Customer churn is a part of any product and new customer acquisition is frequently more costly than retention. In many cases, investing in keeping your current users happy is more profitable than trying to acquire new users.
Many companies focus on user acquisition as a priority over anything else, but frequently there are more opportunities for increased profits through current user retention. Understanding the profitability of new customer acquisition vs. existing customer retention can help you make better tradeoffs.
Forcing tradeoffs through time boxing
A hard deadline is a great tool for forcing tradeoff decisions. Without a time constraint, there is little incentive for compromise.
Ryan Singer’s book Shape Up describes this notion as “appetite”. How much time does it make sense to spend to deliver a satisfactory solution? Deciding on the upper limit of time, will force you into thinking of economic tradeoffs and deciding what’s crucial.

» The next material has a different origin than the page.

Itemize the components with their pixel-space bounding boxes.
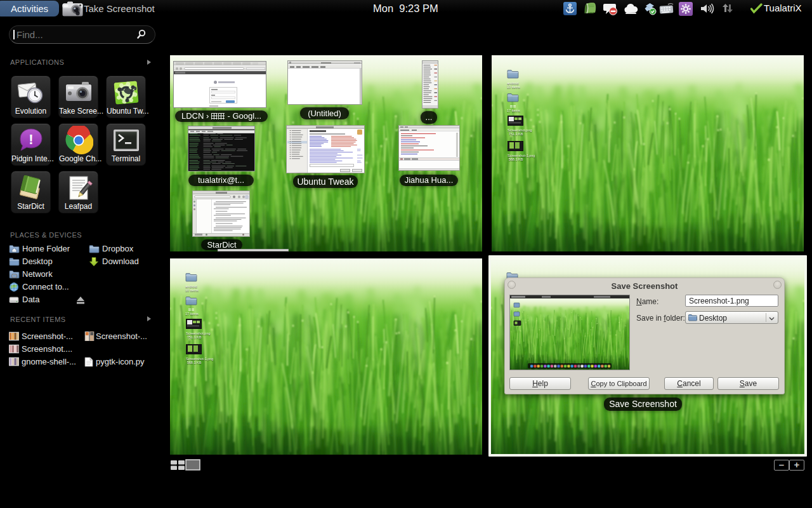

Time boxing is not about estimating how long it will take to deliver the solution. It’s about finding the balance between the the economics of the demand side (problem) and the time and money investment on the supply side (solution).
Economics of features
Let’s say we’ve uncovered a demand side struggle and are going to design and implement a feature. Before we go to deep into solution design, we should decide on how much time we’re willing to invest, which will in turn force design and scope tradeoffs.
While deciding on how much we are willing to invest in a feature, we can ask questions about its effects on user acquisition and retention. We can think about the costs of delay. We can think about risk in terms of quality and unknowns.

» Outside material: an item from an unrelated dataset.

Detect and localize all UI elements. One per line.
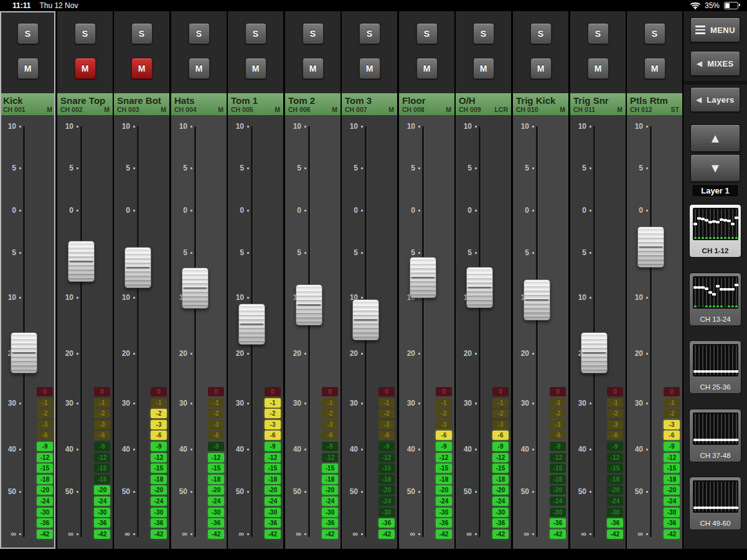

In some cases, cost of delay will drive the tradeoffs and make us cut scope to go to market faster. In other cases, minimizing risk might be the right call. In my experience, mistakes are more tolerable in SaaS software products than they are in industries with complex distribution models or mission critical products. Therefore, the cost of delay will most likely be the driving force of many tradeoff decisions for SaaS products.
But what about refactoring?
Feature tradeoffs are typically easier to reason about due to the ability to directly link its benefits to potential economic upsides. But what about tasks more technical in nature? Things that the user will never see directly? Refactoring comes to mind as a frequently planned activity, but teams can rarely explain a direct economic benefit. Is this refactoring worth pursuing?
Refactoring economics are typically centered around optimizing lead time and reducing risk. Sure, this part of the system causes longer lead times due to a bad design, but if we only touch it once a year for bug fixes or small changes, investing a 4-week cycle in refactoring probably doesn’t make economic sense. On the other hand, if it’s a frequently touched part of the system, which has a consistent effect on lead times and risk, investing in refactoring might be the most economically savvy decision, especially if we can measure its impact.
Understanding the economic variables of your product and how they relate to each other will help you make better tradeoffs. Making them a part of your decision checklist will help you prioritize work and better invest resources.